[WHAT THE TASK ASKS] Below are records; count the lines that contain "配置面板" and give only the total.

Records from a data source:
····················
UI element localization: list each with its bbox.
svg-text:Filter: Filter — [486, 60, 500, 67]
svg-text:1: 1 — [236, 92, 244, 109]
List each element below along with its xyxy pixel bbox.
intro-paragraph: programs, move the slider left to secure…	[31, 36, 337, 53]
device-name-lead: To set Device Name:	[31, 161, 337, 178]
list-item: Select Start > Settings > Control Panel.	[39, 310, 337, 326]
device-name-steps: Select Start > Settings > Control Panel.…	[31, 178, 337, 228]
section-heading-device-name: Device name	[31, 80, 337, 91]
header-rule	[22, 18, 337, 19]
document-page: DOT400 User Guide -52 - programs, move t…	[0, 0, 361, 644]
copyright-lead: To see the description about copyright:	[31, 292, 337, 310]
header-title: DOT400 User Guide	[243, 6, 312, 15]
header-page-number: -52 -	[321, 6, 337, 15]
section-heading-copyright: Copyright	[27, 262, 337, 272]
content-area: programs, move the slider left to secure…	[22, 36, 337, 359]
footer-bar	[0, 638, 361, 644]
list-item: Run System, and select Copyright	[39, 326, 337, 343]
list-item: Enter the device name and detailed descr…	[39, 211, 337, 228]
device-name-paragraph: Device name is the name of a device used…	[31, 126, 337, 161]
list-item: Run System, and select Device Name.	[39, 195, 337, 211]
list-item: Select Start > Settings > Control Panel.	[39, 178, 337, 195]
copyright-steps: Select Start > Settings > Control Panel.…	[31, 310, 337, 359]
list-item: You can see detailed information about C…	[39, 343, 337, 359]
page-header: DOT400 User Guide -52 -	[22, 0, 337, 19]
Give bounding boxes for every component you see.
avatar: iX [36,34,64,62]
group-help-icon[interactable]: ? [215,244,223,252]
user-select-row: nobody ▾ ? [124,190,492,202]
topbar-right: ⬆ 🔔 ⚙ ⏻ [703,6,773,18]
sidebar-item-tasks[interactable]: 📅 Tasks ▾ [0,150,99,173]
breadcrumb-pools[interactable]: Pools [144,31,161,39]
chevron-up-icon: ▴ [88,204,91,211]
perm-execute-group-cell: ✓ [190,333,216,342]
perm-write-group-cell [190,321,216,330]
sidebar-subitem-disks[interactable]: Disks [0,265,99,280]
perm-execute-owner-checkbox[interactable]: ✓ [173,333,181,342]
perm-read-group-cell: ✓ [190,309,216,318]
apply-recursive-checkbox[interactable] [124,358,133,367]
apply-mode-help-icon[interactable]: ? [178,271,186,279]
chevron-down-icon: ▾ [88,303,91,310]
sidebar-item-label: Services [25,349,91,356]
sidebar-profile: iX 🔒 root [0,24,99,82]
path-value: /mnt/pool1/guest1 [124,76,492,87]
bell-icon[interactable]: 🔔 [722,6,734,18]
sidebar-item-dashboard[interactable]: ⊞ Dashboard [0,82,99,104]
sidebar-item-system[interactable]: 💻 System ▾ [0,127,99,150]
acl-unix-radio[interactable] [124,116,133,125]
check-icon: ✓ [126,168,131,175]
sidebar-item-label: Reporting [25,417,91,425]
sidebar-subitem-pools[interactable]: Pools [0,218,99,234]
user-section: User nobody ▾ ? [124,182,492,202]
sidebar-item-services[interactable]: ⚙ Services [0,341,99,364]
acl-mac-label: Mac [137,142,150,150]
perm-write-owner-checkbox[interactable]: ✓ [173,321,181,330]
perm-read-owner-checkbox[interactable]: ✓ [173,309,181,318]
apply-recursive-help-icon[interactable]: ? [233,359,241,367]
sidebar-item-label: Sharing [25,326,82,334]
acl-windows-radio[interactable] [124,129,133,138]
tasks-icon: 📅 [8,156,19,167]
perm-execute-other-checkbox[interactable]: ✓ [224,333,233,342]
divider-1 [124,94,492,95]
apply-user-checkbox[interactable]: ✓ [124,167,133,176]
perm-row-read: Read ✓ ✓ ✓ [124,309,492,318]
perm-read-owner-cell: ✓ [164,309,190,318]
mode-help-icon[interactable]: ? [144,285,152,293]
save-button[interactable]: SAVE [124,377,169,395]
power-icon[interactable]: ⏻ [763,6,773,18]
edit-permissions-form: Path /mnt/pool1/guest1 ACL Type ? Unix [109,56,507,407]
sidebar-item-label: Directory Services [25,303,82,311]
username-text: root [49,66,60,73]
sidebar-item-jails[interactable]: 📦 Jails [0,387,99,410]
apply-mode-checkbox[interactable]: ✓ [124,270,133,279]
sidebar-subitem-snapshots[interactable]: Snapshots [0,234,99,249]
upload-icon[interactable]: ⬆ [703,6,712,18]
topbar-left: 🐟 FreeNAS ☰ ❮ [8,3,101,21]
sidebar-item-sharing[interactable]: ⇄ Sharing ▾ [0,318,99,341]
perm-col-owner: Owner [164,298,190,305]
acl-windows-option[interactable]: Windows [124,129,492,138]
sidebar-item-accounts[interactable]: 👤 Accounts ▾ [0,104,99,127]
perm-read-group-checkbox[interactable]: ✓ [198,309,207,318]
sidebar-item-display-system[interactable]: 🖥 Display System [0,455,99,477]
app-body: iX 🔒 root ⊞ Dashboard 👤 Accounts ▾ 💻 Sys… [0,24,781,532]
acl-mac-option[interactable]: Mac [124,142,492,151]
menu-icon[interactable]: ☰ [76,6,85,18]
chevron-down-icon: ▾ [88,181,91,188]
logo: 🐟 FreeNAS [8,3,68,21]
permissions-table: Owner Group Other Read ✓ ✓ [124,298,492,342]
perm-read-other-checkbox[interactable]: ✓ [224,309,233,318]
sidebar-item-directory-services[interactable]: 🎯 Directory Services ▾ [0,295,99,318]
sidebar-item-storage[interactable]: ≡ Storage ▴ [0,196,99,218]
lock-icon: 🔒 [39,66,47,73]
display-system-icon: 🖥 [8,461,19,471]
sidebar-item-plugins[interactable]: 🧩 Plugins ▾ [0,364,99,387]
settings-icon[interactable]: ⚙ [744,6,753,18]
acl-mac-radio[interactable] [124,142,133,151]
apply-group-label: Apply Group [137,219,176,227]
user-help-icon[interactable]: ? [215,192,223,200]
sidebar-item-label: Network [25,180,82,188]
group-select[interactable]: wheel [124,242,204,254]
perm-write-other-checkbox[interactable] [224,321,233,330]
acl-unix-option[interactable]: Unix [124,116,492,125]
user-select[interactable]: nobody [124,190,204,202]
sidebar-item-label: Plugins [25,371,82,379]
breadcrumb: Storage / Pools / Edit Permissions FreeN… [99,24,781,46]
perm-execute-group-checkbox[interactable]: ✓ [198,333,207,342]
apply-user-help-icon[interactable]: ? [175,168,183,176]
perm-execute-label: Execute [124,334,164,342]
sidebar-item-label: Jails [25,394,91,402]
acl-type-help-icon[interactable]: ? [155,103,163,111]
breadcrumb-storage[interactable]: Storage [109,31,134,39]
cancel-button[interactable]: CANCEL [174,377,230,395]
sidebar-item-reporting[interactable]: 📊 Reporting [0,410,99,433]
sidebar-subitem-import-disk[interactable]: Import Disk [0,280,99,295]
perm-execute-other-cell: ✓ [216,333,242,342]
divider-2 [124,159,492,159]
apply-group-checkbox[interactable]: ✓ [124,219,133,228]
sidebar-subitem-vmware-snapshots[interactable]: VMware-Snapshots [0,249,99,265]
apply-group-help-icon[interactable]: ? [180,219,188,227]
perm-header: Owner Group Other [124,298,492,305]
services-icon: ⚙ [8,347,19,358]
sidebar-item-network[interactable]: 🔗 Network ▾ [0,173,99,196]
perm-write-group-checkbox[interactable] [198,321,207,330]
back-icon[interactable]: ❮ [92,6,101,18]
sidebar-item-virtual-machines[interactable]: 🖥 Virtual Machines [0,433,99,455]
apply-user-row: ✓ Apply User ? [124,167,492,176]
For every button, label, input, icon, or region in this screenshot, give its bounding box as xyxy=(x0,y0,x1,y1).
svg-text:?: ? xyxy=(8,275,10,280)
····················
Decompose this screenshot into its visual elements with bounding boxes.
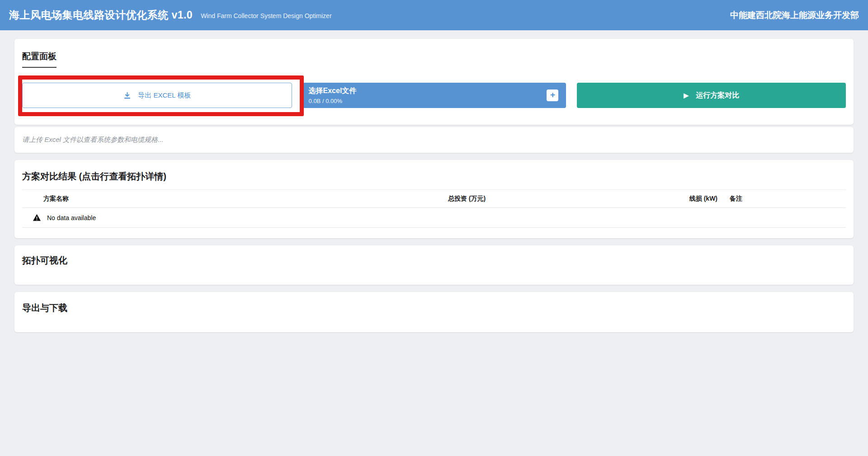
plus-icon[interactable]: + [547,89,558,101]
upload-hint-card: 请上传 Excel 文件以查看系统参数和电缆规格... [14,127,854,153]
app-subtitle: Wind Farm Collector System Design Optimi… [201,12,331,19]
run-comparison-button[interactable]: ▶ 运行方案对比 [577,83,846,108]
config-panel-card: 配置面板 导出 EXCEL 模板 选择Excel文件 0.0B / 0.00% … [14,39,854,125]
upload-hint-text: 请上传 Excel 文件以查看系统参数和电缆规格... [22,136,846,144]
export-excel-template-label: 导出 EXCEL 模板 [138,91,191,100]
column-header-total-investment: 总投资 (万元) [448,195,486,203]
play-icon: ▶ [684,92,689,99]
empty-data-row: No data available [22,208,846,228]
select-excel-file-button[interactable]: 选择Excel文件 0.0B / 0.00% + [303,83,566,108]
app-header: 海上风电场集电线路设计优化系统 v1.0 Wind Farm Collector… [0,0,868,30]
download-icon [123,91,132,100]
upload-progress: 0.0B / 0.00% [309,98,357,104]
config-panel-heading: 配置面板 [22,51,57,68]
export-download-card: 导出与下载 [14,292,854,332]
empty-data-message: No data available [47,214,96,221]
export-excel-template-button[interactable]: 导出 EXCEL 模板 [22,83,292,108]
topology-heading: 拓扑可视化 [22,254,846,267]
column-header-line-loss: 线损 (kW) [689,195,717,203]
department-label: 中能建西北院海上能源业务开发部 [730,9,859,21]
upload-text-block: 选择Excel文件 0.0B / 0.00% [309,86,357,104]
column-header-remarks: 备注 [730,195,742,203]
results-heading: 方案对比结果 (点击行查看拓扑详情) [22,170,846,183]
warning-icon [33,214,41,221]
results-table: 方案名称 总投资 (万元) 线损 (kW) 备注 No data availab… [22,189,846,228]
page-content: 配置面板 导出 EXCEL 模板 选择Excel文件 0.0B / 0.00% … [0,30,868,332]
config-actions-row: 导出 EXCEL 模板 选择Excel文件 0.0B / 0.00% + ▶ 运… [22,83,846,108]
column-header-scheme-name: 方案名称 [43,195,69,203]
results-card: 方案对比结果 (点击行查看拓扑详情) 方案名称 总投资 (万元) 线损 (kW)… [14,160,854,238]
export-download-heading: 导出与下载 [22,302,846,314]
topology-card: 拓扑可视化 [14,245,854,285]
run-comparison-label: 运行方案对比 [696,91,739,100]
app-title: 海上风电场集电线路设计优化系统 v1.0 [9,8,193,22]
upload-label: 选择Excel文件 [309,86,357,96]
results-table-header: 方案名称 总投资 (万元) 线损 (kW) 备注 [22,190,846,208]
····················
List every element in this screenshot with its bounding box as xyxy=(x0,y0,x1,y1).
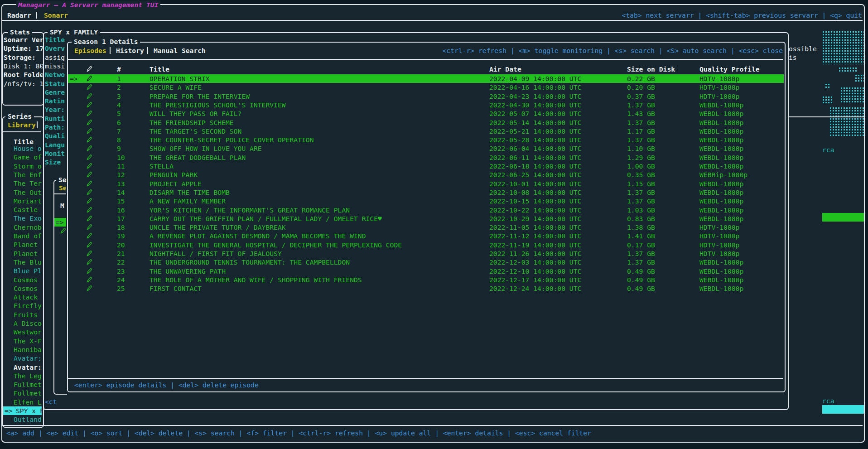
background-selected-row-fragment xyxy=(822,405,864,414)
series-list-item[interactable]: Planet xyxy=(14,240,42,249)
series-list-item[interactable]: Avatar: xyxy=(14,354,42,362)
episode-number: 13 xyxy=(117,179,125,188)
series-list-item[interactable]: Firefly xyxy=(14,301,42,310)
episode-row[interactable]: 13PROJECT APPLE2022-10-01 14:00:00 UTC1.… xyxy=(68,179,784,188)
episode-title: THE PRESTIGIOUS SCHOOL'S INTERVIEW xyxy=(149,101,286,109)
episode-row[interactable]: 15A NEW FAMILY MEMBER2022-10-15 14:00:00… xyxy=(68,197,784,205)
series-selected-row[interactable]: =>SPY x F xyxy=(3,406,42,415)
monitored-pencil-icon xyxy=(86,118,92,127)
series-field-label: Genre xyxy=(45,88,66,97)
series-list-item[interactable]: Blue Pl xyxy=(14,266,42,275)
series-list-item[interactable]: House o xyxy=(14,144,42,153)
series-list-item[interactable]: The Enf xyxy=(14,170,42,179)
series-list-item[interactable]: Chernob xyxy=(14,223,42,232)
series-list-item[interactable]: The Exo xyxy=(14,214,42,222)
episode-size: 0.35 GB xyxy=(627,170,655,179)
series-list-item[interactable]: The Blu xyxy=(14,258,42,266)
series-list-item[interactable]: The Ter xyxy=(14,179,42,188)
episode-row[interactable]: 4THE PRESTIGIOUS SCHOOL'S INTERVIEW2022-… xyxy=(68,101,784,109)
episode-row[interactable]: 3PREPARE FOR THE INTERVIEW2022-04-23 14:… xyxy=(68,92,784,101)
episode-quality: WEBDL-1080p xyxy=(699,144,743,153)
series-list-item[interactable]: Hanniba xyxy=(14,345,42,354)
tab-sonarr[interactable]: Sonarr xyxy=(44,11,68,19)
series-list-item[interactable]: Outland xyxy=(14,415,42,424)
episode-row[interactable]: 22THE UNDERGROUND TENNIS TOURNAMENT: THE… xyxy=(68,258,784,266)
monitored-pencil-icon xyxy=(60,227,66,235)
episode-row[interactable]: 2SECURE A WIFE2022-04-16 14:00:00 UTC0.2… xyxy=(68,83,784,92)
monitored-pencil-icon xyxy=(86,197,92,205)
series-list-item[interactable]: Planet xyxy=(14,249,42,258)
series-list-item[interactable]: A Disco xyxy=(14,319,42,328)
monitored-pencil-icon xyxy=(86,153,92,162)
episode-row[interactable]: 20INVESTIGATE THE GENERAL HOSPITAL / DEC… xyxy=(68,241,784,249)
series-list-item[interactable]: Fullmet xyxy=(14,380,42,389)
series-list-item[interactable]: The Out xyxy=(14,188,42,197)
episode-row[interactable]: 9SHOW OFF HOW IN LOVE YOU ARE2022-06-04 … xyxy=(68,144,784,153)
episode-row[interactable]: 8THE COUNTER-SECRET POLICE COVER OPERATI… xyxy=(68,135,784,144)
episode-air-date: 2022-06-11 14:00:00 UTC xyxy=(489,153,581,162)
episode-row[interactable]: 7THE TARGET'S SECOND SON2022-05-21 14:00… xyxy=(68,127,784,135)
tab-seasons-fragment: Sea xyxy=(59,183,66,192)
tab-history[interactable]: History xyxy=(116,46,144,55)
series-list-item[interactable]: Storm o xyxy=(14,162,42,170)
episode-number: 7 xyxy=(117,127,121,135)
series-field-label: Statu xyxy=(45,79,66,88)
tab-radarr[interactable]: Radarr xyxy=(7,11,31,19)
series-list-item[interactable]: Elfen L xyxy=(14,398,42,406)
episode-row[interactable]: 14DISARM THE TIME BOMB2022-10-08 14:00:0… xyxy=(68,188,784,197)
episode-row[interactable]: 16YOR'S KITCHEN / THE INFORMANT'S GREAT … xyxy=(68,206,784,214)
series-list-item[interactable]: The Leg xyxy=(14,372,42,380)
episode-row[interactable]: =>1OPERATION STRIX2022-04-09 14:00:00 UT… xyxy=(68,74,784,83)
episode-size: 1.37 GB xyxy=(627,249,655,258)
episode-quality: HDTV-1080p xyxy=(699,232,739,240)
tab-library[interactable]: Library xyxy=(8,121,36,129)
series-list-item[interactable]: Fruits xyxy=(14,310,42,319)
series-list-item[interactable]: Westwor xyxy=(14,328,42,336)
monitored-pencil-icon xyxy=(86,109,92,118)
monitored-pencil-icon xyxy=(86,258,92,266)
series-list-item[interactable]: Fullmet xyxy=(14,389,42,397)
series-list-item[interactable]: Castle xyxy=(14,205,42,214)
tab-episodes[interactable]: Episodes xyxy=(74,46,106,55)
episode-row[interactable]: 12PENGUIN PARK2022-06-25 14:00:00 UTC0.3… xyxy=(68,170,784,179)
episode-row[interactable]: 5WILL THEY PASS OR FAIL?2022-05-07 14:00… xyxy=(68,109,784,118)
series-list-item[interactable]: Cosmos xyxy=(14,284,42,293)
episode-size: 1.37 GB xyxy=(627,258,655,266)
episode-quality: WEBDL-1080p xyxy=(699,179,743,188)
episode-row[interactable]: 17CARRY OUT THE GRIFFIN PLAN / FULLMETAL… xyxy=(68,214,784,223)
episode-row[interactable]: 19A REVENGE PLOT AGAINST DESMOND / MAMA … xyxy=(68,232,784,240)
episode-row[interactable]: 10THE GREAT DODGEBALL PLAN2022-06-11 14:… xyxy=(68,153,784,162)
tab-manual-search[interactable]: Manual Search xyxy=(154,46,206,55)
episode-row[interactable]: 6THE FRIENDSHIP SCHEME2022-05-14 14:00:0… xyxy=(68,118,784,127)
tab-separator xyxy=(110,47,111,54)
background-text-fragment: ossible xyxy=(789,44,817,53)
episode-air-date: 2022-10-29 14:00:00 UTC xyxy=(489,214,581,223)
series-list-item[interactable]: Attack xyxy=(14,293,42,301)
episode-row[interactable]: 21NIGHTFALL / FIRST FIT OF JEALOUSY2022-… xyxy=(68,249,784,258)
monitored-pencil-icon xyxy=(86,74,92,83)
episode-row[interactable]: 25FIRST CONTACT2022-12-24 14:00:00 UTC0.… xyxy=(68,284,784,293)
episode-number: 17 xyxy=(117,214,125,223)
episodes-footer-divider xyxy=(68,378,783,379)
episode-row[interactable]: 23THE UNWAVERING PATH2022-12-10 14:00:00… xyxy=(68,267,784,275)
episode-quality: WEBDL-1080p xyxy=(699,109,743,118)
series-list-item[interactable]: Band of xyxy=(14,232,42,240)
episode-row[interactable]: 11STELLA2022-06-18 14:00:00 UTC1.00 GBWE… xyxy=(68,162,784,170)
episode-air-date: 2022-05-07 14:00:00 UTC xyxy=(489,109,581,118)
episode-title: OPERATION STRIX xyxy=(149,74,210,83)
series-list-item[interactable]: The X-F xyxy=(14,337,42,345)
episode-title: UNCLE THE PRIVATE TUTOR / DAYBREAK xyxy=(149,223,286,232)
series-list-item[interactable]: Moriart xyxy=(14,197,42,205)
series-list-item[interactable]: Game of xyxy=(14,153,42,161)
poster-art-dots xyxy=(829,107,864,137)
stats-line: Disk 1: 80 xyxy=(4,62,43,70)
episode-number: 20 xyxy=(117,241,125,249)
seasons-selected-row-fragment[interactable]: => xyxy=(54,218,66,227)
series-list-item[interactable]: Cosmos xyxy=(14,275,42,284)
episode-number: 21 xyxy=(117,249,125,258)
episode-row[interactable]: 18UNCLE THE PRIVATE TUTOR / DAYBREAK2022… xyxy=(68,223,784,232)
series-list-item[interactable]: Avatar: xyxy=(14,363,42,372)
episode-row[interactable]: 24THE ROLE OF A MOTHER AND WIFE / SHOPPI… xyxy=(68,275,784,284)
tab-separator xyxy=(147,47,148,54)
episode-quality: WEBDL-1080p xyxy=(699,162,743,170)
····················
[SOLUTION TO THIS PROBLEM] 3